Sur l’interdiction de retour sur le territoire français :
18. Aux termes de l’article L. 612-6 du code de l’entrée et du séjour des étrangers et du droit d’asile : " Lorsqu’aucun délai de départ volontaire n’a été accordé à l’étranger, l’autorité administrative assortit la décision portant obligation de quitter le territoire français d’une interdiction de retour sur le territoire français. Des circonstances humanitaires peuvent toutefois justifier que l’autorité administrative n’édicte pas d’interdiction de retour.
Les effets de cette interdiction cessent à l’expiration d’une durée, fixée par l’autorité administrative, qui ne peut excéder trois ans à compter de l’exécution de l’obligation de quitter le territoire français. « . Aux termes de l’article L. 612-10 du même code : » Pour fixer la durée des interdictions de retour mentionnées aux articles L. 612-6 et L. 612-7, l’autorité administrative tient compte de la durée de présence de l’étranger sur le territoire français, de la nature et de l’ancienneté de ses liens avec la France, de la circonstance qu’il a déjà fait l’objet ou non d’une mesure d’éloignement et de la menace pour l’ordre public que représente sa présence sur le territoire français. () ".
19. En premier lieu, il ressort des termes de la décision attaquée qu’elle comporte l’énoncé des considérations de droit et de fait qui en constituent le fondement. Par suite, le moyen tiré du défaut de motivation doit être écarté.
20. En deuxième lieu, il ne ressort pas des pièces du dossier que la décision en litige serait entachée d’un défaut d’examen de la situation personnelle de M. D. Par suite, l’erreur de droit invoquée doit être écartée.
21. En troisième lieu, pour les mêmes motifs que ceux exposés aux points 10 et 11, le moyen tiré de la méconnaissance des stipulations de l’article 8 de la convention européenne de sauvegarde des droits de l’homme et des libertés fondamentales ne peut qu’être écarté.
22. En dernier lieu, en considérant que malgré l’ancienneté de résidence de M. D en France et la circonstance qu’il n’a jamais l’ait l’objet d’une précédente mesure d’éloignement, c’est sans commettre d’erreur d’appréciation au regard des dispositions précitées que le préfet lui a interdit le retour sur le territoire français pendant une durée de deux ans.

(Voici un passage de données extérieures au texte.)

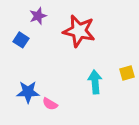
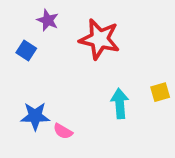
purple star: (38, 16) -> (48, 20), turned -30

23. Il résulte de tout ce qui précède que les conclusions de la requête présentée par M. D ne peuvent qu’être rejetées, y compris les conclusions à fin d’injonction et d’astreinte, ainsi que celles tendant à l’application de l’article L. 761-1 du code de justice administrative et de l’article 37 de la loi du 10 juillet 1991 relative à l’aide juridique.
D É C I D E :
Article 1er : M. D est admis à l’aide juridictionnelle à titre provisoire.
Article 2 : Le surplus des conclusions de la requête de M. D est rejeté.
Article 3 : La présente décision sera notifiée à M. C D, à Me Airiau et au préfet du Haut-Rhin. Copie en sera adressée au ministre de l’intérieur.
Délibéré après l’audience du 9 janvier 2025, à laquelle siégeaient :
M. Gros, président,
M. Cormier, conseiller,
Mme Fuchs Uhl, conseillère.
Rendu public par mise à disposition au greffe le 30 janvier 2025.
Le président-rapporteur,
T. GROS
L’assesseur le plus ancien,
R. CORMIER Le greffier,
P. SOUHAIT
La République mande et ordonne au préfet du Haut-Rhin en ce qui le concerne ou à tous commissaires de justice à ce requis en ce qui concerne les voies de droit commun contre les parties privées, de pourvoir à l’exécution de la présente décision.